Hemp, I have 7,600 lumens per sq. foot. I have 3 large 55 watt 2700's lights in hoods and the rest are 23 watt 2700's 1/2 are in hoods and the other 1/2 are against the back wall (for back lighting). The exhaust fan is a high powered ceiling fan that I have set to pull air into the room The ceiling is ceiling tiles and I have removed the 2 above the plants so it pulls new air in from there(I can feel the air being pulled in). I have the plants set in the corner and boxed in with Mylar blankets and panels that are painted in flat white.

My next grow I will build a dedicated box and will use HPS lighting.


----------



## Hazedu812 (Nov 6, 2015)

Things seem to be moving along quite well. 22 days into flower! Just to let you know, this is the first thing I have ever grow in my life......lol. I am  developing an addiction to this!

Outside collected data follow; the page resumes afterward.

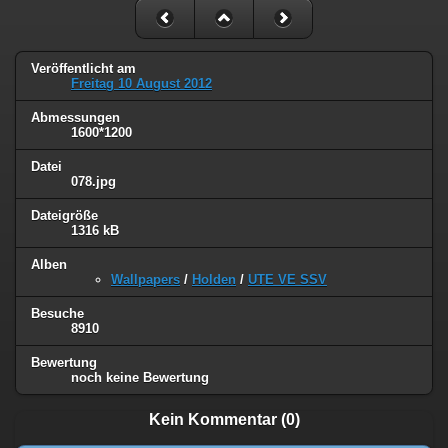
Veröffentlicht am
Freitag 10 August 2012
Abmessungen
1600*1200
Datei
078.jpg
Dateigröße
1316 kB
Alben
Wallpapers
/
Holden
/
UTE VE SSV
Besuche
8910
Bewertung
noch keine Bewertung
Kein Kommentar (0)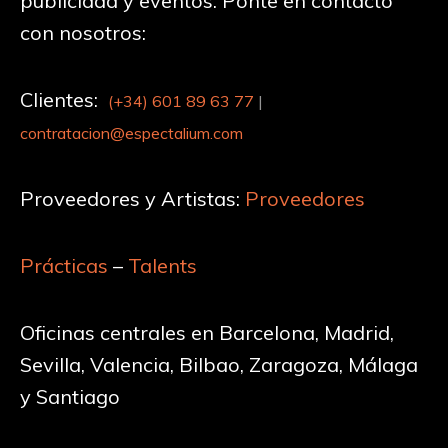
publicidad y eventos. Ponte en contacto
con nosotros:
Clientes:
(+34)
601 89 63 77
|
contratacion@espectalium.com
Proveedores y Artistas:
Proveedores
Prácticas
–
Talents
Oficinas centrales en Barcelona, Madrid,
Sevilla, Valencia, Bilbao, Zaragoza, Málaga
y Santiago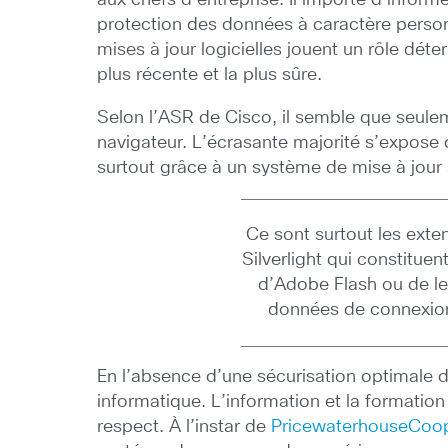
aux chefs d’entreprise. Il importe d’inform
protection des données à caractère personn
mises à jour logicielles jouent un rôle dét
plus récente et la plus sûre.
Selon l’ASR de Cisco, il semble que seuleme
navigateur. L’écrasante majorité s’expose 
surtout grâce à un système de mise à jour a
Ce sont surtout les ext
Silverlight qui constituen
d’Adobe Flash ou de le
données de connexion 
En l’absence d’une sécurisation optimale de
informatique. L’information et la formation
respect. À l’instar de
PricewaterhouseCoo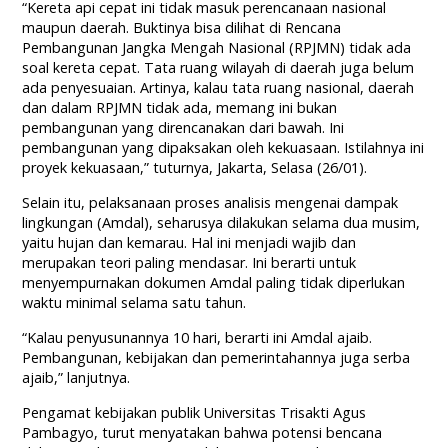
“Kereta api cepat ini tidak masuk perencanaan nasional
maupun daerah. Buktinya bisa dilihat di Rencana
Pembangunan Jangka Mengah Nasional (RPJMN) tidak ada
soal kereta cepat. Tata ruang wilayah di daerah juga belum
ada penyesuaian. Artinya, kalau tata ruang nasional, daerah
dan dalam RPJMN tidak ada, memang ini bukan
pembangunan yang direncanakan dari bawah. Ini
pembangunan yang dipaksakan oleh kekuasaan. Istilahnya ini
proyek kekuasaan,” tuturnya, Jakarta, Selasa (26/01).
Selain itu, pelaksanaan proses analisis mengenai dampak
lingkungan (Amdal), seharusya dilakukan selama dua musim,
yaitu hujan dan kemarau. Hal ini menjadi wajib dan
merupakan teori paling mendasar. Ini berarti untuk
menyempurnakan dokumen Amdal paling tidak diperlukan
waktu minimal selama satu tahun.
“Kalau penyusunannya 10 hari, berarti ini Amdal ajaib.
Pembangunan, kebijakan dan pemerintahannya juga serba
ajaib,” lanjutnya.
Pengamat kebijakan publik Universitas Trisakti Agus
Pambagyo, turut menyatakan bahwa potensi bencana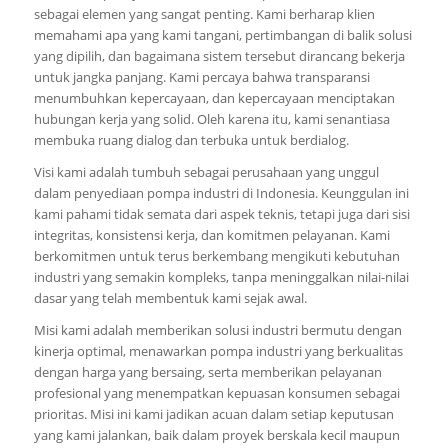
sebagai elemen yang sangat penting. Kami berharap klien
memahami apa yang kami tangani, pertimbangan di balik solusi
yang dipilih, dan bagaimana sistem tersebut dirancang bekerja
untuk jangka panjang. Kami percaya bahwa transparansi
menumbuhkan kepercayaan, dan kepercayaan menciptakan
hubungan kerja yang solid. Oleh karena itu, kami senantiasa
membuka ruang dialog dan terbuka untuk berdialog.
Visi kami adalah tumbuh sebagai perusahaan yang unggul
dalam penyediaan pompa industri di Indonesia. Keunggulan ini
kami pahami tidak semata dari aspek teknis, tetapi juga dari sisi
integritas, konsistensi kerja, dan komitmen pelayanan. Kami
berkomitmen untuk terus berkembang mengikuti kebutuhan
industri yang semakin kompleks, tanpa meninggalkan nilai-nilai
dasar yang telah membentuk kami sejak awal.
Misi kami adalah memberikan solusi industri bermutu dengan
kinerja optimal, menawarkan pompa industri yang berkualitas
dengan harga yang bersaing, serta memberikan pelayanan
profesional yang menempatkan kepuasan konsumen sebagai
prioritas. Misi ini kami jadikan acuan dalam setiap keputusan
yang kami jalankan, baik dalam proyek berskala kecil maupun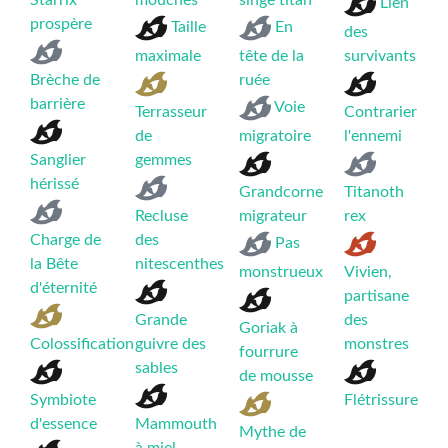
Starrix
mouches
singe titan
Lien
prospère
Taille
En
des
maximale
tête de la
survivants
Brèche de
ruée
barrière
Voie
Terrasseur
Contrarier
de
migratoire
l'ennemi
Sanglier
gemmes
hérissé
Grandcorne
Titanoth
Recluse
migrateur
rex
Charge de
des
Pas
la Bête
nitescenthes
monstrueux
Vivien,
d'éternité
partisane
Grande
des
Goriak à
Colossification
guivre des
monstres
fourrure
sables
de mousse
Symbiote
Flétrissure
d'essence
Mammouth
Mythe de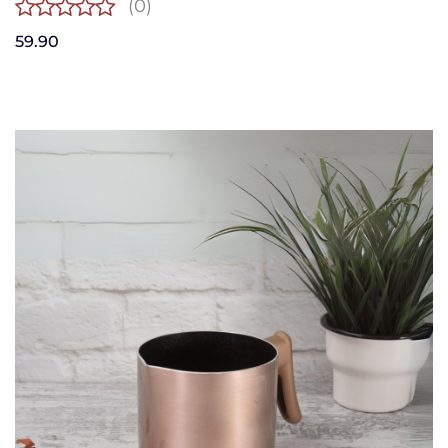
(0)
59.90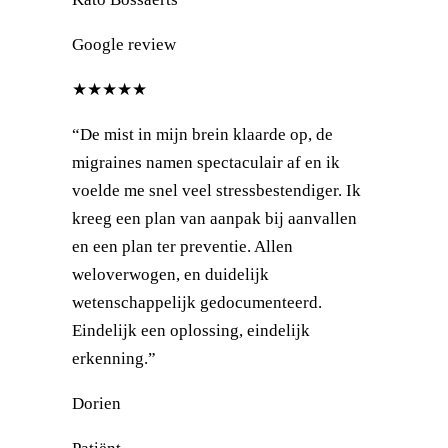
Google review
★★★★★
“De mist in mijn brein klaarde op, de
migraines namen spectaculair af en ik
voelde me snel veel stressbestendiger. Ik
kreeg een plan van aanpak bij aanvallen
en een plan ter preventie. Allen
weloverwogen, en duidelijk
wetenschappelijk gedocumenteerd.
Eindelijk een oplossing, eindelijk
erkenning.”
Dorien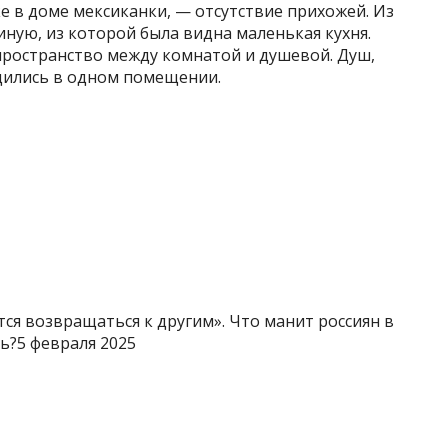
ке в доме мексиканки, — отсутствие прихожей. Из
иную, из которой была видна маленькая кухня.
пространство между комнатой и душевой. Душ,
дились в одном помещении.
тся возвращаться к другим». Что манит россиян в
ь?5 февраля 2025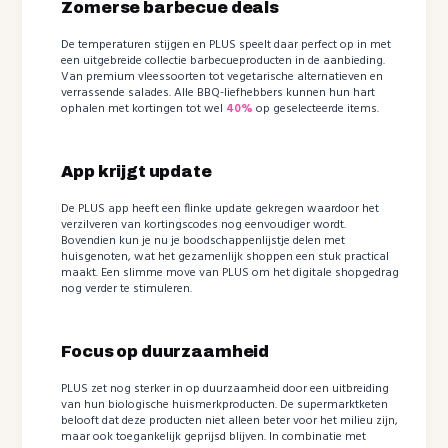
Zomerse barbecue deals
De temperaturen stijgen en PLUS speelt daar perfect op in met
een uitgebreide collectie barbecueproducten in de aanbieding.
Van premium vleessoorten tot vegetarische alternatieven en
verrassende salades. Alle BBQ-liefhebbers kunnen hun hart
ophalen met kortingen tot wel
40%
op geselecteerde items.
App krijgt update
De PLUS app heeft een flinke update gekregen waardoor het
verzilveren van kortingscodes nog eenvoudiger wordt.
Bovendien kun je nu je boodschappenlijstje delen met
huisgenoten, wat het gezamenlijk shoppen een stuk practical
maakt. Een slimme move van PLUS om het digitale shopgedrag
nog verder te stimuleren.
Focus op duurzaamheid
PLUS zet nog sterker in op duurzaamheid door een uitbreiding
van hun biologische huismerkproducten. De supermarktketen
belooft dat deze producten niet alleen beter voor het milieu zijn,
maar ook toegankelijk geprijsd blijven. In combinatie met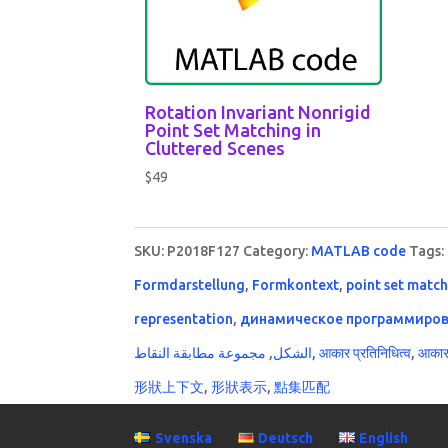
Rotation Invariant Nonrigid
Point Set Matching in
Cluttered Scenes
$
49
SKU:
P2018F127
Category:
MATLAB code
Tags:
Formdarstellung
,
Formkontext
,
point set matc
representation
,
динамическое программиро
مجموعة مطابقة النقاط
,
الشكل
,
आकार प्रतिनिधित्व
,
आकार 
形狀上下文
,
形狀表示
,
點集匹配
Svenska
Deutsch
English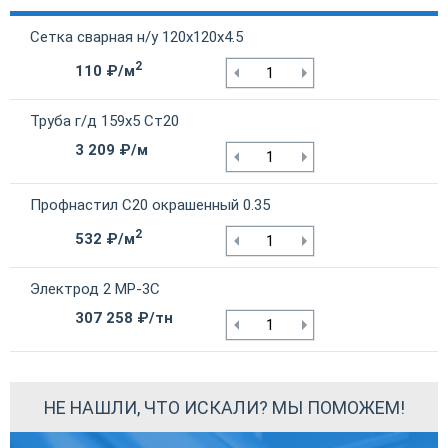
Сетка сварная н/у 120х120х4.5
2
110 ₽/м
Труба г/д 159х5 Ст20
3 209 ₽/м
Профнастил С20 окрашенный 0.35
2
532 ₽/м
Электрод 2 МР-3С
307 258 ₽/тн
НЕ НАШЛИ, ЧТО ИСКАЛИ? МЫ ПОМОЖЕМ!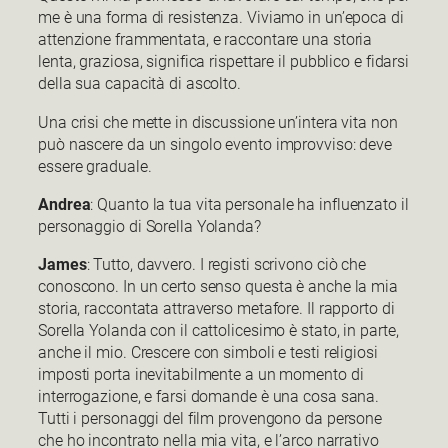
me è una forma di resistenza. Viviamo in un’epoca di
attenzione frammentata, e raccontare una storia
lenta, graziosa, significa rispettare il pubblico e fidarsi
della sua capacità di ascolto.
Una crisi che mette in discussione un’intera vita non
può nascere da un singolo evento improvviso: deve
essere graduale.
Andrea
: Quanto la tua vita personale ha influenzato il
personaggio di Sorella Yolanda?
James
: Tutto, davvero. I registi scrivono ciò che
conoscono. In un certo senso questa è anche la mia
storia, raccontata attraverso metafore. Il rapporto di
Sorella Yolanda con il cattolicesimo è stato, in parte,
anche il mio. Crescere con simboli e testi religiosi
imposti porta inevitabilmente a un momento di
interrogazione, e farsi domande è una cosa sana.
Tutti i personaggi del film provengono da persone
che ho incontrato nella mia vita, e l’arco narrativo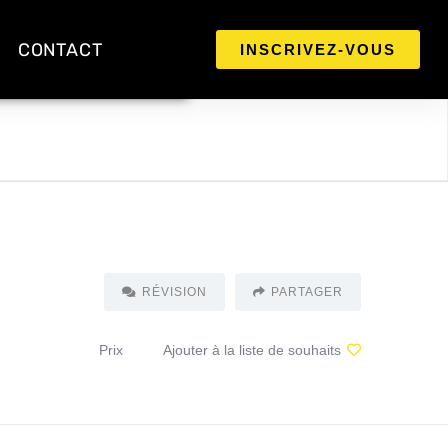
CONTACT
INSCRIVEZ-VOUS
RÉVISION
PARTAGER
Prix
Ajouter à la liste de souhaits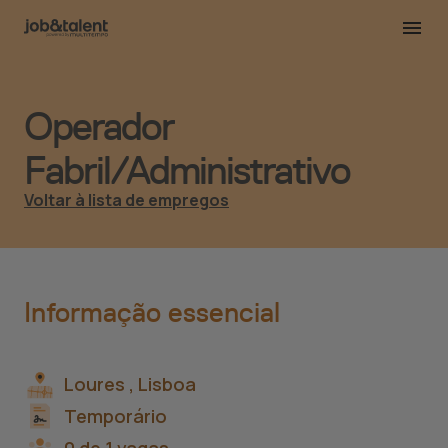
Operador
Fabril/Administrativo
Voltar à lista de empregos
Informação essencial
Loures ,
Lisboa
Temporário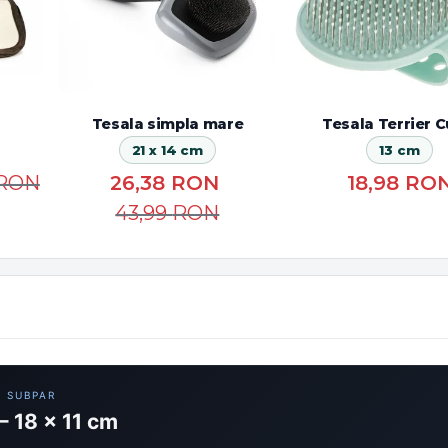
Tesala simpla mare
Tesala Terrier C
21 x 14 cm
13 cm
RON
26,38
RON
18,98
RO
43,99
RON
+ SUBPAR
 – 18 × 11 cm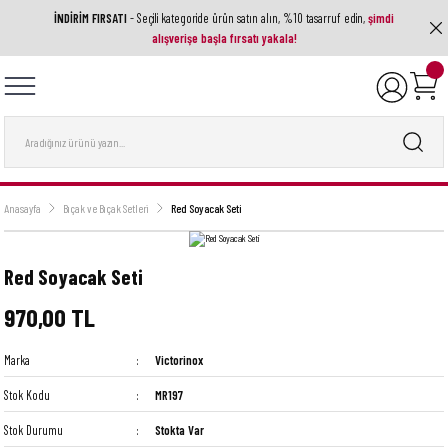
İNDİRİM FIRSATI
- Seçili kategoride ürün satın alın, %10 tasarruf edin,
şimdi
Geri Dön
Geri Dön
Geri Dön
Geri Dön
Geri Dön
alışverişe başla fırsatı yakala!
ak Aletleri
ri
utfak Ekipmanı
a Ve Aksesuarlar
 Setleri
nları
ası
nesi
Anasayfa
Bıçak ve Bıçak Setleri
Red Soyacak Seti
Red Soyacak Seti
970,00 TL
Marka
Victorinox
Stok Kodu
MR197
Stok Durumu
Stokta Var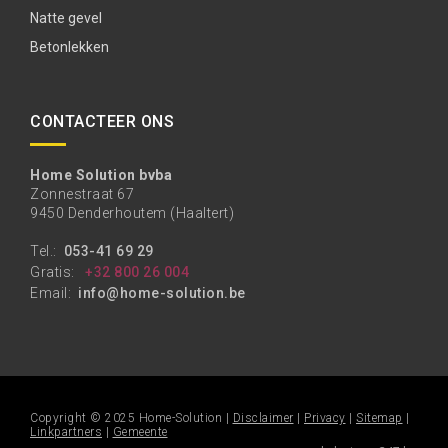
Natte gevel
Betonlekken
CONTACTEER ONS
Home Solution bvba
Zonnestraat 67
9450 Denderhoutem (Haaltert)
Tel.:
053-41 69 29
Gratis:
+32 800 26 004
Email:
info@home-solution.be
Copyright © 2025 Home-Solution |
Disclaimer
|
Privacy
|
Sitemap
|
Linkpartners
|
Gemeente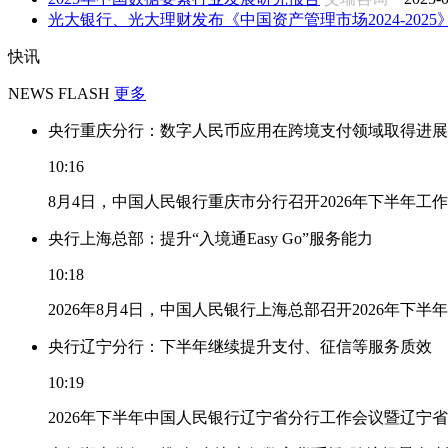
光大银行、光大理财发布《中国资产管理市场2024-2025
快讯
NEWS FLASH
更多
央行重庆分行：数字人民币应用在跨境支付领域取得进展
10:16
8月4日，中国人民银行重庆市分行召开2026年下半年
央行上海总部：提升“入境通Easy Go”服务能力
10:18
2026年8月4日，中国人民银行上海总部召开2026年下半
央行辽宁分行：下半年继续提升支付、征信等服务质效
10:19
2026年下半年中国人民银行辽宁省分行工作会议暨辽宁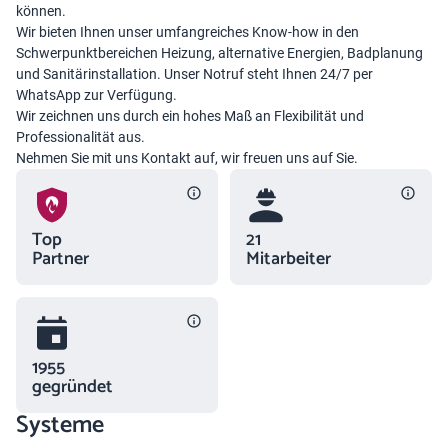
können.
Wir bieten Ihnen unser umfangreiches Know-how in den
Schwerpunktbereichen Heizung, alternative Energien, Badplanung
und Sanitärinstallation. Unser Notruf steht Ihnen 24/7 per
WhatsApp zur Verfügung.
Wir zeichnen uns durch ein hohes Maß an Flexibilität und
Professionalität aus.
Nehmen Sie mit uns Kontakt auf, wir freuen uns auf Sie.
Top
21
Partner
Mitarbeiter
1955
gegründet
Systeme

As for the trimming I took a different route. I tied strings to some of the branches that were in the way of the lower leaves and pulled those branches with the strings to get more light to the inner part of the plant. After a few days they settled into the new position which is letting more light get to the inner parts. 

View attachment FullSizeRender (7).jpg


View attachment FullSizeRender (8).jpg


View attachment FullSizeRender (10).jpg


----------



## yarddog (Nov 6, 2015)

Looking good.  Imagine what you can do when you have a well designed grow.


----------



## Hushpuppy (Nov 7, 2015)

Those are looking real good. You have learned another trick in the art of growing MJ. "The ties that bind"


----------



## Hazedu812 (Nov 22, 2015)

Getting closer..........Week 5 flowering! 

View attachment DSC04939.JPG


----------



## Hushpuppy (Nov 23, 2015)

Getting fatter


----------



## Hazedu812 (Nov 23, 2015)

Yup, they are moving right along! :48:


----------